Justice Minister Catalin Predoiu claims the magistrates’ accountability system does not work at the moment. “The magistrates’ accountability is an illusion these days, it does not work – as proven by the state of affairs in the judicial inspection body. Disciplinary investigations conclude nearly always that “any erroneous decision is a matter of judgment and does not require supplementary checks, as it counts as res judicata,” Predoiu stated yesterday on RFI.
“There is the possibility of enhancing magistrates’ accountability by seeing to it that not only their own bodies, but also the Justice Minister, prosecutor-general and the president of the High Court, can ensure standards are abided by when instances of severe negligence are reported,” the minister added. He further argued that, although most magistrates do their job with a sense of responsibility, there are plenty of cases in which the verdict is affected “either by a lack of professionalism or by instances of corruption.”
On the same occasion, the Justice Minister rejected accusations that the proposed reform of the Superior Council of Magistracy (CSM)’ Judicial Inspection body was an attempt to politicize it, claiming that the ministerial bill concerning judicial inspection merely aims at enhancing rigour. “This isn’t a bill aimed against magistrates, but against professional irregularities in the judiciary (…) Judicial Inspection remains under the authority of CSM. Where does political intervention come in?” Predoiu stated.
“The judiciary is and should remain independent, but a pre-emptive disciplinary mechanism is needed to maintain standards of professionalism and integrity in the judiciary.
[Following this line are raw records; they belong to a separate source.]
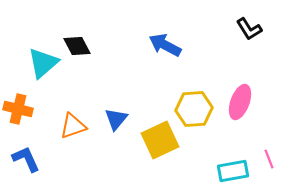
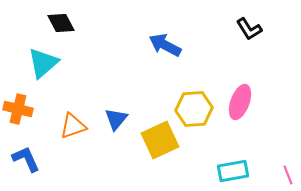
black diamond: moved 16 px left, 23 px up
pink line: moved 19 px right, 16 px down
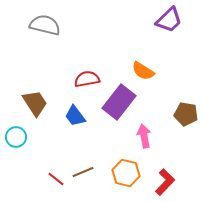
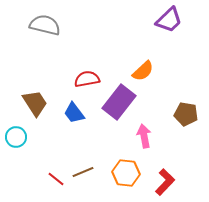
orange semicircle: rotated 75 degrees counterclockwise
blue trapezoid: moved 1 px left, 3 px up
orange hexagon: rotated 8 degrees counterclockwise
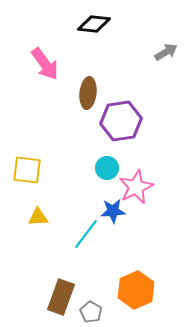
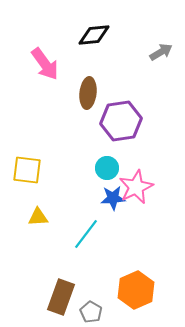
black diamond: moved 11 px down; rotated 12 degrees counterclockwise
gray arrow: moved 5 px left
blue star: moved 13 px up
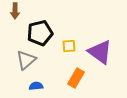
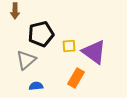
black pentagon: moved 1 px right, 1 px down
purple triangle: moved 6 px left
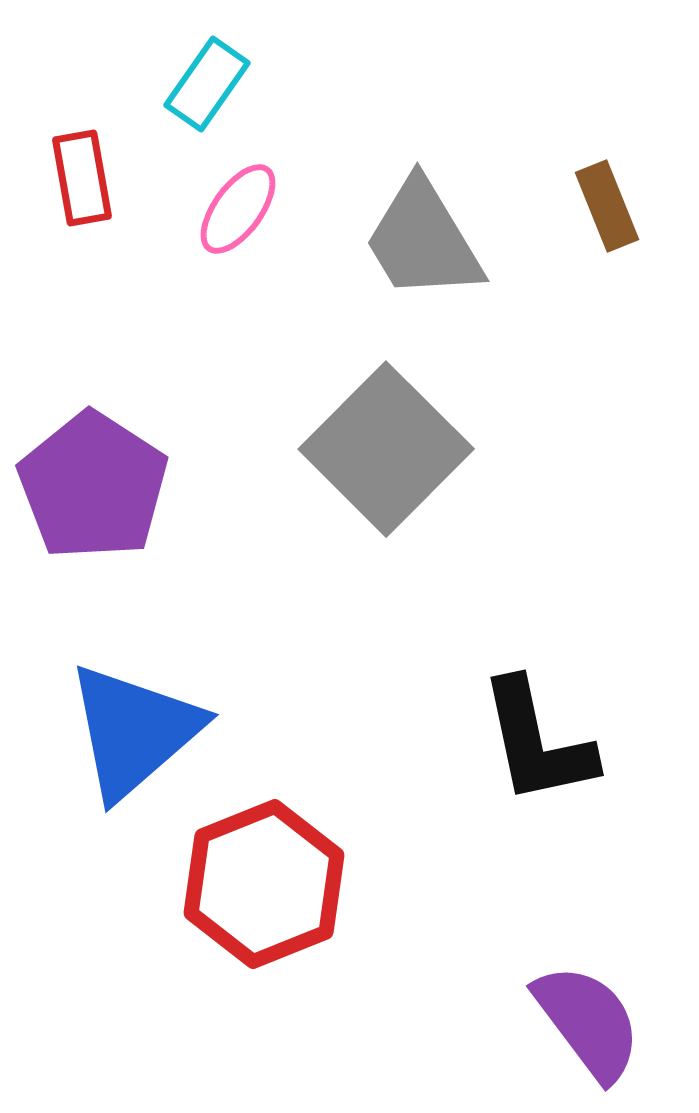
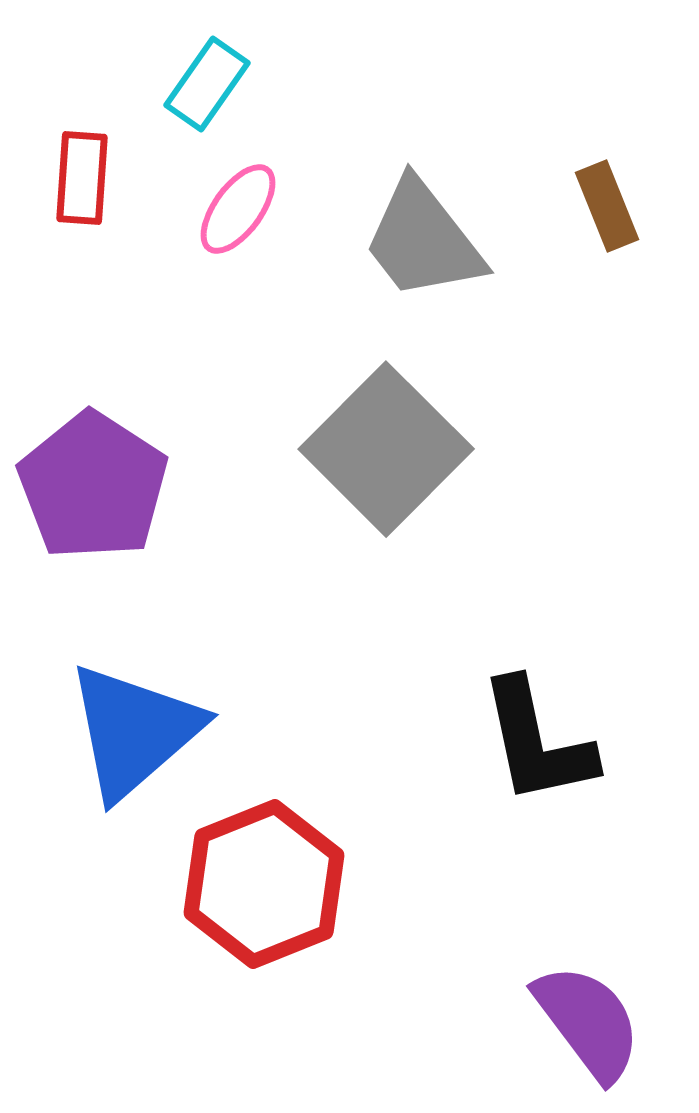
red rectangle: rotated 14 degrees clockwise
gray trapezoid: rotated 7 degrees counterclockwise
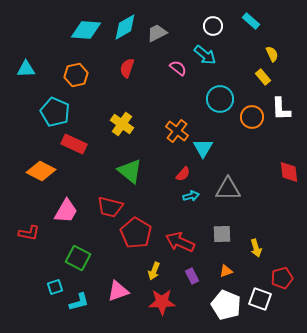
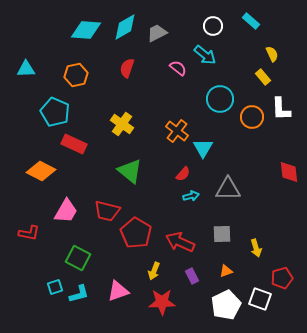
red trapezoid at (110, 207): moved 3 px left, 4 px down
cyan L-shape at (79, 302): moved 8 px up
white pentagon at (226, 305): rotated 24 degrees clockwise
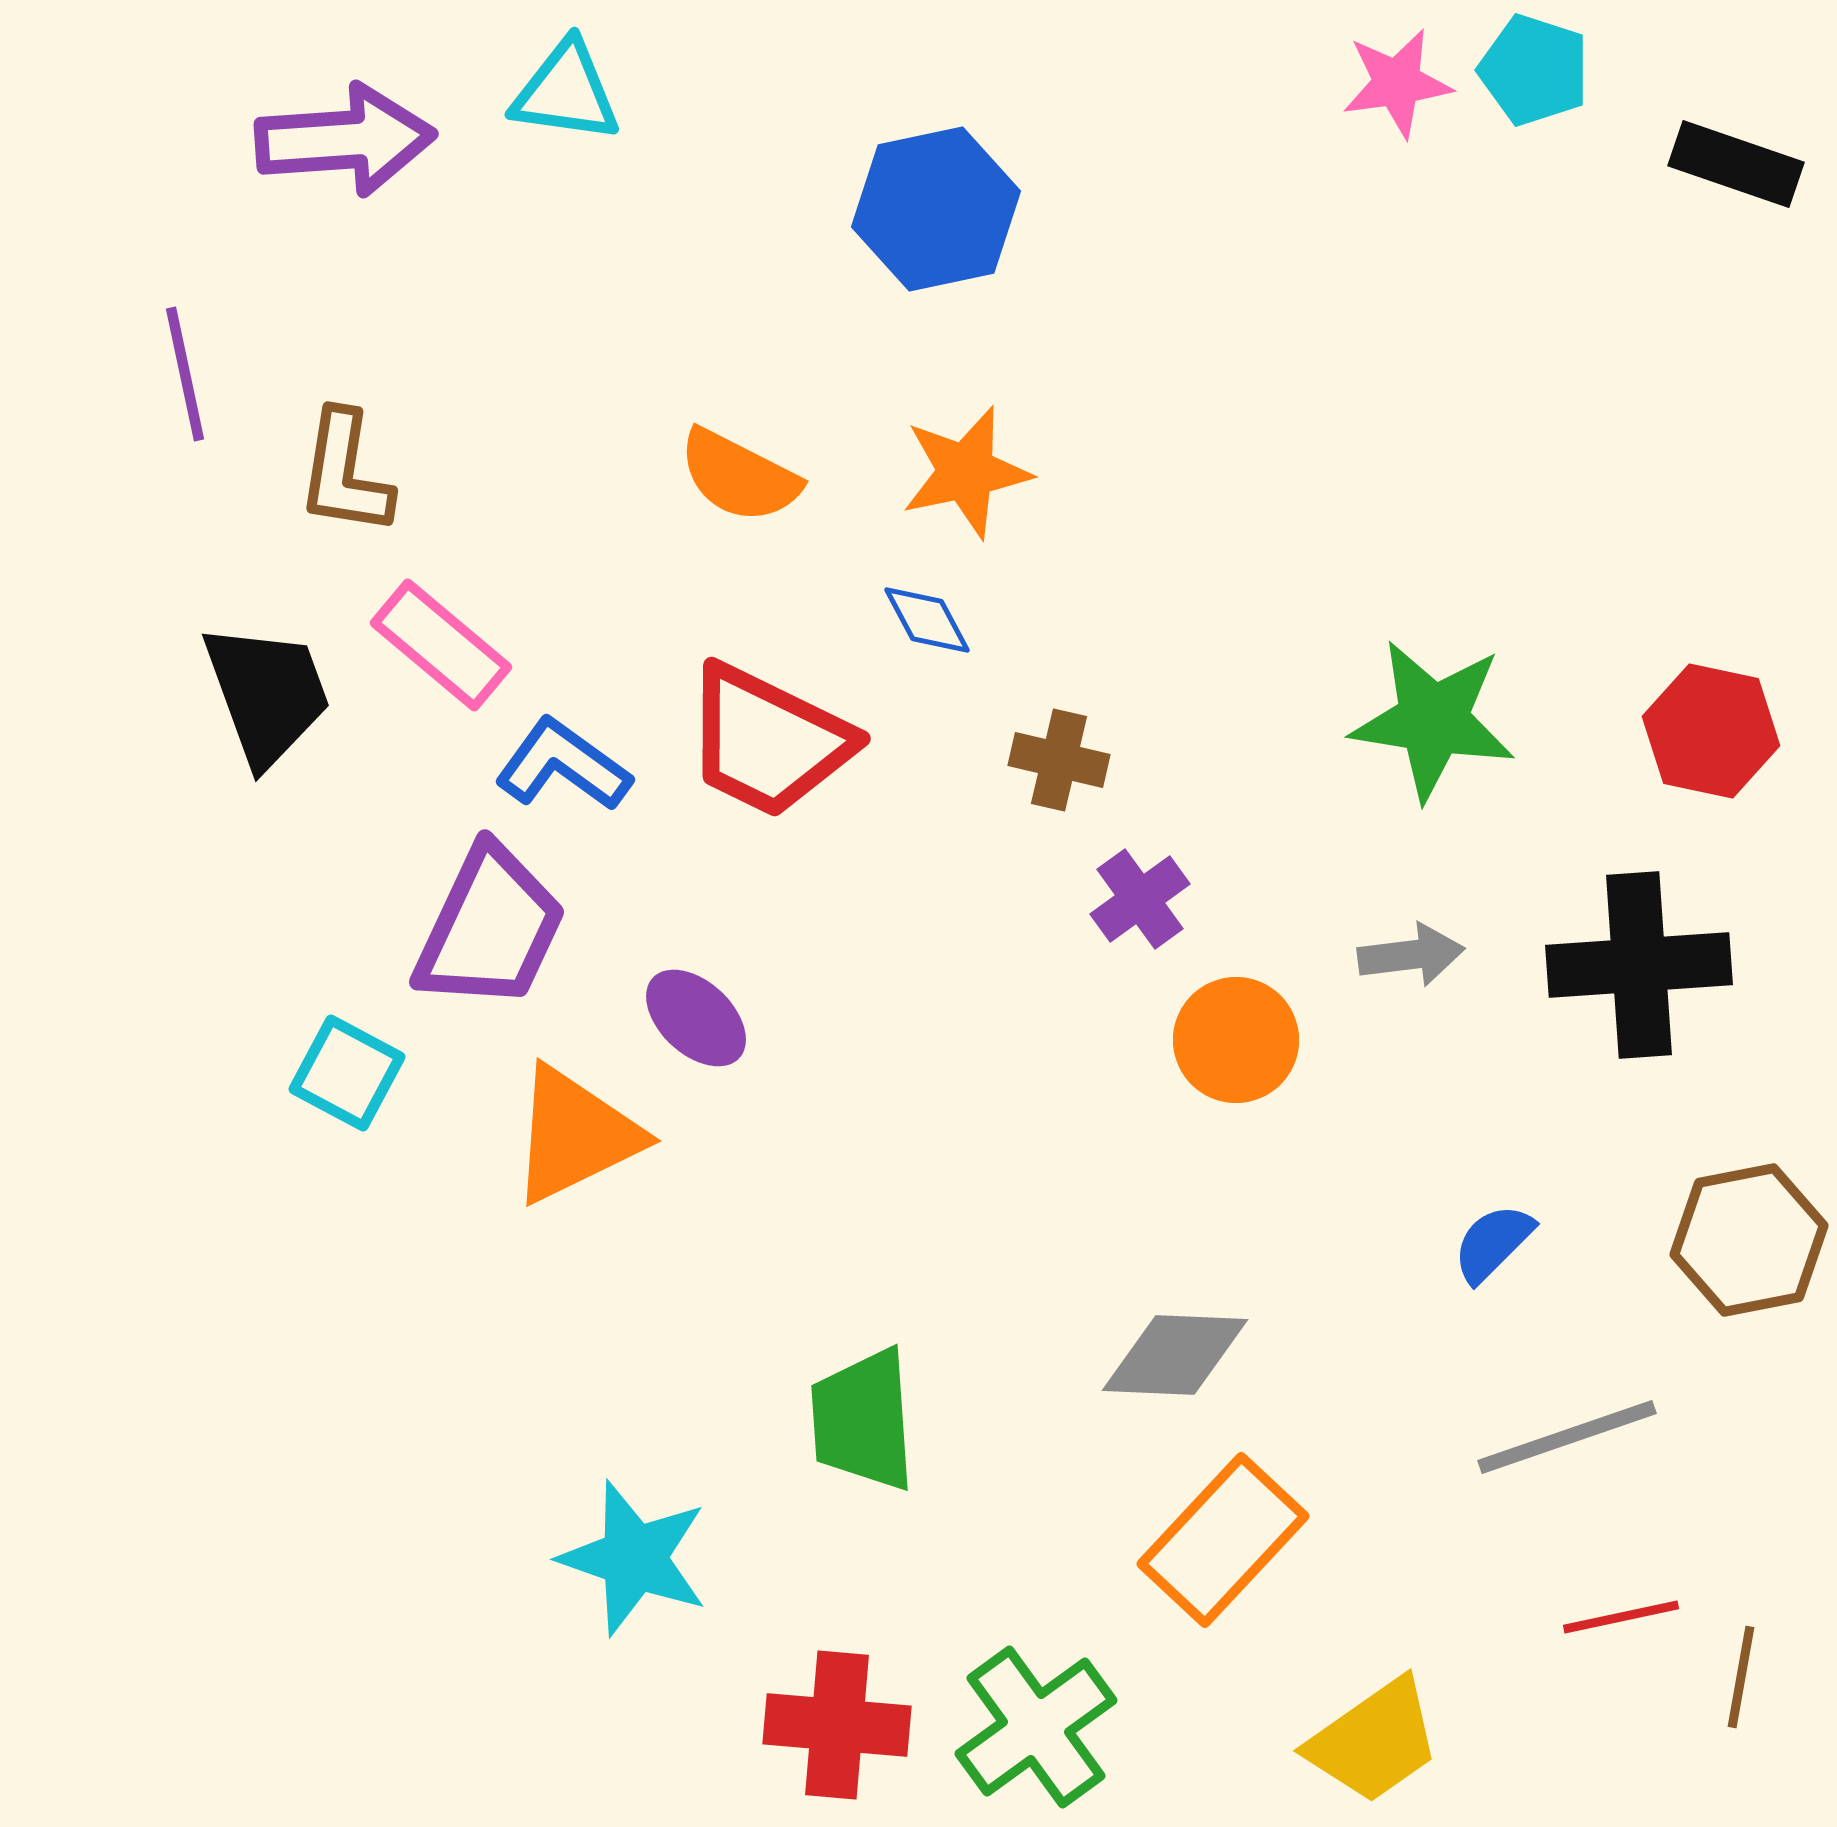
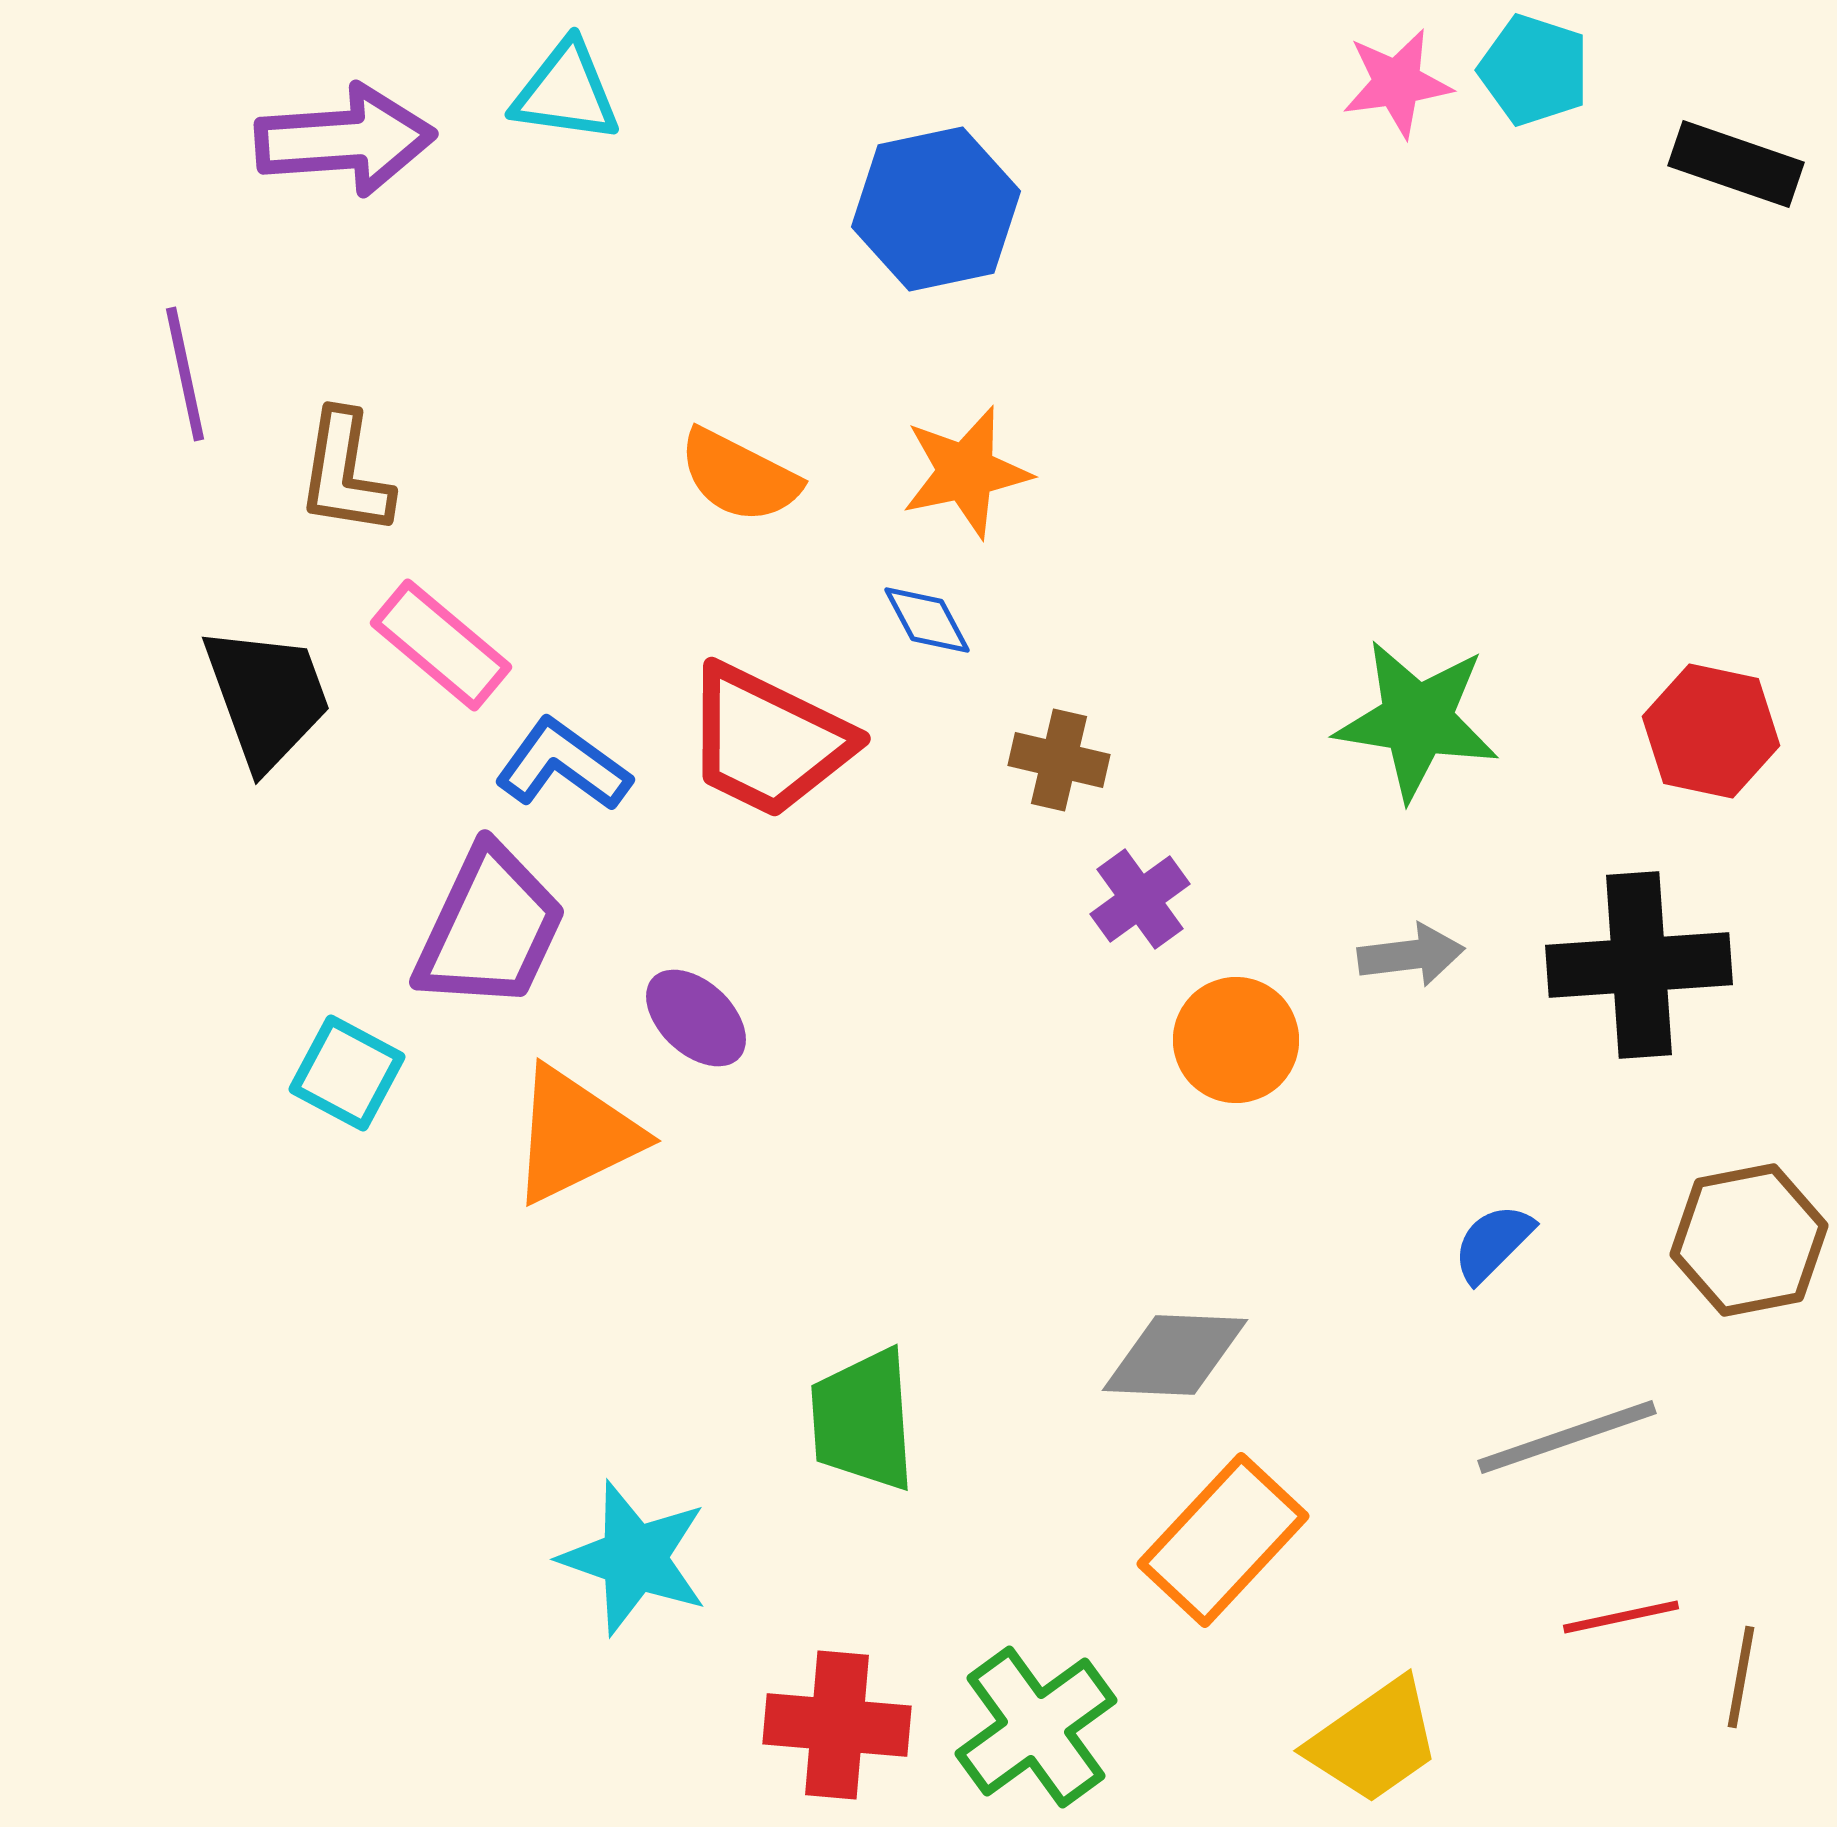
black trapezoid: moved 3 px down
green star: moved 16 px left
This mechanism is pre-eminently operated by magistrates. The difference, from its present form, would be the possibility for it to be triggered from outside, by the Justice Ministry,” the official added.
The Government adopted the bill to modify the magistrates’ status law and the CSM law on November 9.
Appointments at DNA
The Justice Minister further stated on RFI that the ministry had started evaluations concerning appointments at the National Anti-Corruption Directorate (DNA) and argued the action would have “a positive impact on the efficiency of the institution” and Public Ministry bodies in general. When asked whether he was considering the suggestion of extending DNA chief prosecutor Daniel Morar’s mandate, Predoiu replied “this is a question on [his] agenda as well, which will be answered in due course.”
According to a ranking made by the Econtext website, the wages of court presidents in each county range between RON 5,800 and 14,000 a month. The wages included in the ranking were collected in 2010 and come from the judges’ statements of wealth. The highest wage was collected, according to the ranking, by Marcel Ioan Rusu, the head of the Sibiu Court, who made RON 13,916 every month last year. He is followed by the Calarasi Court president Vasile Moraru, with RON 13,450, and the Valcea Court president Petre Dinescu, with RON 13,125. The judges from the Bacau and Dolj courts were not included in the ranking as they have failed to file statements of wealth in the past years.